Instructions on running the code:
-
Running the ensemble:
In folder Ensemble_Model_Approach,
Step 1: Run the following files on colab to train and test on specific trait models that form the ensemble: ensemble_mistral_manifesto.ipynb ensemble_supremacist_manifesto.ipynb ensemble_suicidal_manifesto.ipynb ensemble_terrorist_manifesto.ipynb
Step 2: Download the generated label files from these codes.
Step 3: Run the evaluate_ensemble.ipynb file to perform a majority vote and evaluate the model.
-
Running the code for multistage fine tuning on Mistral:
In folder Multistage_Fine_Tuning_Approach_Mistral,
This folder contains codes to perform the multistage fine-tuning in various combinations of train and test sets.

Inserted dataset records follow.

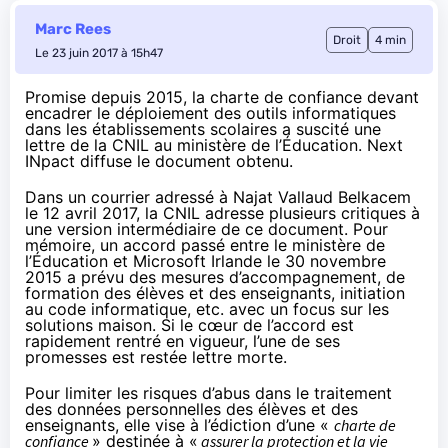
Marc Rees
Droit
4 min
Le 23 juin 2017 à 15h47
Promise depuis 2015, la charte de confiance devant
encadrer le déploiement des outils informatiques
dans les établissements scolaires a suscité une
lettre de la CNIL au ministère de l’Éducation. Next
INpact diffuse le document obtenu.
Dans un courrier adressé à Najat Vallaud Belkacem
le 12 avril 2017, la CNIL adresse plusieurs critiques à
une version intermédiaire de ce document. Pour
mémoire, un accord passé entre le ministère de
l’Éducation et Microsoft Irlande
le 30 novembre
2015
a prévu des mesures d’accompagnement, de
formation des élèves et des enseignants, initiation
au code informatique, etc. avec un focus sur les
solutions maison. Si le cœur de l’accord est
rapidement rentré en vigueur, l’une de ses
promesses est restée lettre morte.
Pour limiter les risques d’abus dans le traitement
des données personnelles des élèves et des
enseignants, elle vise à l’édiction d’une «
charte de
confiance
» destinée à «
assurer la protection et la vie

Step 1: Run the fine_tune_on_3_traits.ipynb to fine tune baseline Mistral sequentially on the three traits.
Step 2: Run Train_manifesto_test_manifesto.ipynb to train the fine tuned model earlier and test on the main dataset.

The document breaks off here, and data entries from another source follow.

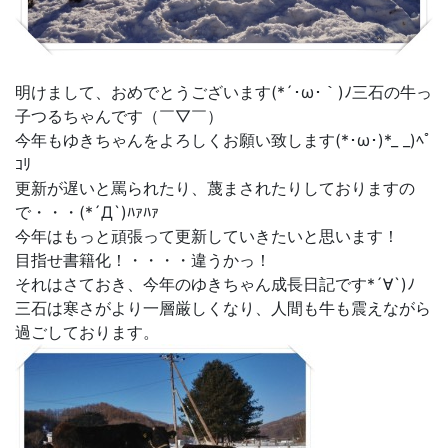
明けまして、おめでとうございます(*´･ω･｀)ﾉ三石の牛っ
子つるちゃんです（￣▽￣）
今年もゆきちゃんをよろしくお願い致します(*･ω･)*_ _)ﾍﾟ
ｺﾘ
更新が遅いと罵られたり、蔑まされたりしておりますの
で・・・(*´Д`)ﾊｧﾊｧ
今年はもっと頑張って更新していきたいと思います！
目指せ書籍化！・・・・違うかっ！
それはさておき、今年のゆきちゃん成長日記です*´∀`)ﾉ
三石は寒さがより一層厳しくなり、人間も牛も震えながら
過ごしております。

Step 3: Run the files TrainOn_traits_TestOn_manifestos_cross_val.ipynb and TrainOn_traits_TestOn_manifestos_n_pair.ipynb to train the models on traits and test them on the final dataset using two different loss functions.
-
Running the code for multistage fine tuning on BERT:
In folder Multistage_Fine_Tuning_Approach_BERT,
Run the file Transformer_model_multistage_finetuning.ipynb